[Your goal] Leaving out every picture, output the records below exactly as they are.

[Data records]
# # # # #

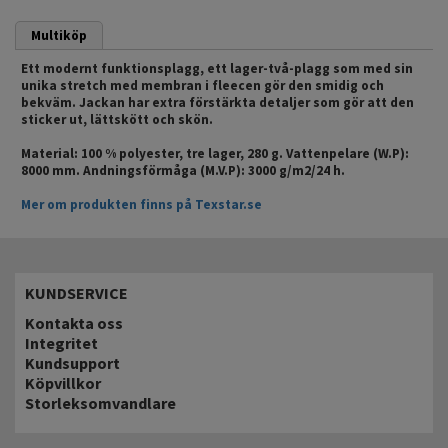
Multiköp
Ett modernt funktionsplagg, ett lager-två-plagg som med sin
unika stretch med membran i fleecen gör den smidig och
bekväm. Jackan har extra förstärkta detaljer som gör att den
sticker ut, lättskött och skön.
Material: 100 % polyester, tre lager, 280 g. Vattenpelare (W.P):
8000 mm. Andningsförmåga (M.V.P): 3000 g/m2/24 h.
Mer om produkten finns på Texstar.se
KUNDSERVICE
Kontakta oss
Integritet
Kundsupport
Köpvillkor
Storleksomvandlare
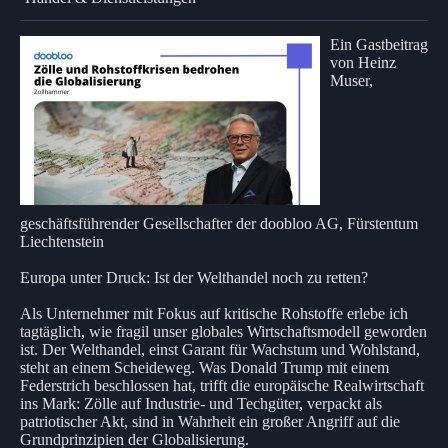
Ein Gastbeitrag
von Heinz
Muser,
geschäftsführender Gesellschafter der doobloo AG, Fürstentum
Liechtenstein
Europa unter Druck: Ist der Welthandel noch zu retten?
Als Unternehmer mit Fokus auf kritische Rohstoffe erlebe ich
tagtäglich, wie fragil unser globales Wirtschaftsmodell geworden
ist. Der Welthandel, einst Garant für Wachstum und Wohlstand,
steht an einem Scheideweg. Was Donald Trump mit einem
Federstrich beschlossen hat, trifft die europäische Realwirtschaft
ins Mark: Zölle auf Industrie- und Techgüter, verpackt als
patriotischer Akt, sind in Wahrheit ein großer Angriff auf die
Grundprinzipien der Globalisierung.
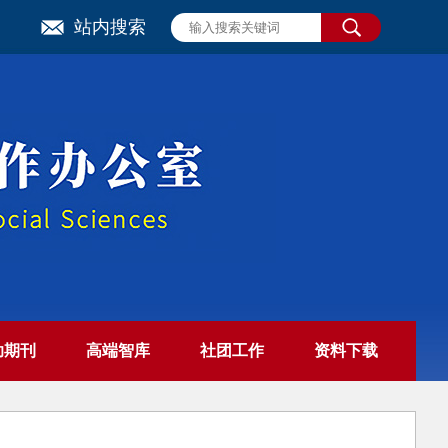
站内搜索
助期刊
高端智库
社团工作
资料下载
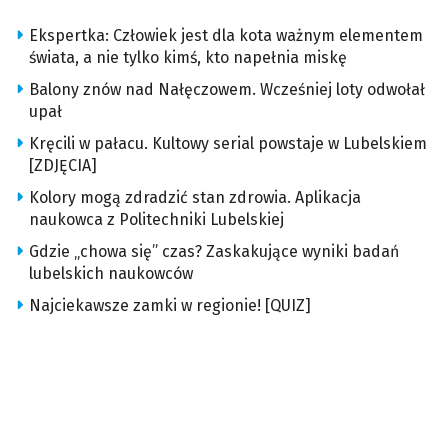
Ekspertka: Człowiek jest dla kota ważnym elementem
świata, a nie tylko kimś, kto napełnia miskę
Balony znów nad Nałęczowem. Wcześniej loty odwołał
upał
Kręcili w pałacu. Kultowy serial powstaje w Lubelskiem
[ZDJĘCIA]
Kolory mogą zdradzić stan zdrowia. Aplikacja
naukowca z Politechniki Lubelskiej
Gdzie „chowa się” czas? Zaskakujące wyniki badań
lubelskich naukowców
Najciekawsze zamki w regionie! [QUIZ]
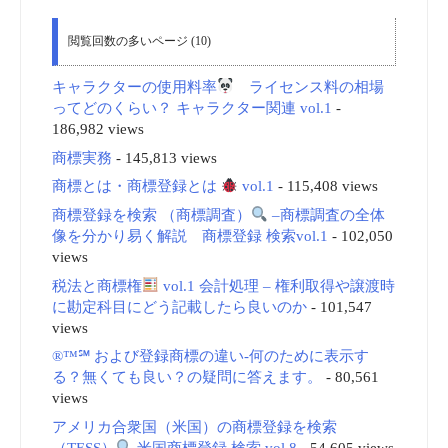
閲覧回数の多いページ (10)
キャラクターの使用料率
ライセンス料の相場
ってどのくらい？ キャラクター関連 vol.1
-
186,982 views
商標実務
- 145,813 views
商標とは・商標登録とは
vol.1
- 115,408 views
商標登録を検索 （商標調査）
–商標調査の全体
像を分かり易く解説 商標登録 検索vol.1
- 102,050
views
税法と商標権
vol.1 会計処理 – 権利取得や譲渡時
に勘定科目にどう記載したら良いのか
- 101,547
views
®™℠ および登録商標の違い-何のために表示す
る？無くても良い？の疑問に答えます。
- 80,561
views
アメリカ合衆国（米国）の商標登録を検索
（TESS）
米国商標登録 検索 vol.8
- 54,605 views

# # # # #

[Output for this exercise]
Multiköp
Ett modernt funktionsplagg, ett lager-två-plagg som med sin
unika stretch med membran i fleecen gör den smidig och
bekväm. Jackan har extra förstärkta detaljer som gör att den
sticker ut, lättskött och skön.
Material: 100 % polyester, tre lager, 280 g. Vattenpelare (W.P):
8000 mm. Andningsförmåga (M.V.P): 3000 g/m2/24 h.
Mer om produkten finns på Texstar.se
KUNDSERVICE
Kontakta oss
Integritet
Kundsupport
Köpvillkor
Storleksomvandlare
Ein Gastbeitrag
von Heinz
Muser,
geschäftsführender Gesellschafter der doobloo AG, Fürstentum
Liechtenstein
Europa unter Druck: Ist der Welthandel noch zu retten?
Als Unternehmer mit Fokus auf kritische Rohstoffe erlebe ich
tagtäglich, wie fragil unser globales Wirtschaftsmodell geworden
ist. Der Welthandel, einst Garant für Wachstum und Wohlstand,
steht an einem Scheideweg. Was Donald Trump mit einem
Federstrich beschlossen hat, trifft die europäische Realwirtschaft
ins Mark: Zölle auf Industrie- und Techgüter, verpackt als
patriotischer Akt, sind in Wahrheit ein großer Angriff auf die
Grundprinzipien der Globalisierung.
站内搜索
助期刊
高端智库
社团工作
资料下载
Ekspertka: Człowiek jest dla kota ważnym elementem
świata, a nie tylko kimś, kto napełnia miskę
Balony znów nad Nałęczowem. Wcześniej loty odwołał
upał
Kręcili w pałacu. Kultowy serial powstaje w Lubelskiem
[ZDJĘCIA]
Kolory mogą zdradzić stan zdrowia. Aplikacja
naukowca z Politechniki Lubelskiej
Gdzie „chowa się” czas? Zaskakujące wyniki badań
lubelskich naukowców
Najciekawsze zamki w regionie! [QUIZ]
閲覧回数の多いページ (10)
キャラクターの使用料率
ライセンス料の相場
ってどのくらい？ キャラクター関連 vol.1
-
186,982 views
商標実務
- 145,813 views
商標とは・商標登録とは
vol.1
- 115,408 views
商標登録を検索 （商標調査）
–商標調査の全体
像を分かり易く解説 商標登録 検索vol.1
- 102,050
views
税法と商標権
vol.1 会計処理 – 権利取得や譲渡時
に勘定科目にどう記載したら良いのか
- 101,547
views
®™℠ および登録商標の違い-何のために表示す
る？無くても良い？の疑問に答えます。
- 80,561
views
アメリカ合衆国（米国）の商標登録を検索
（TESS）
米国商標登録 検索 vol.8
- 54,605 views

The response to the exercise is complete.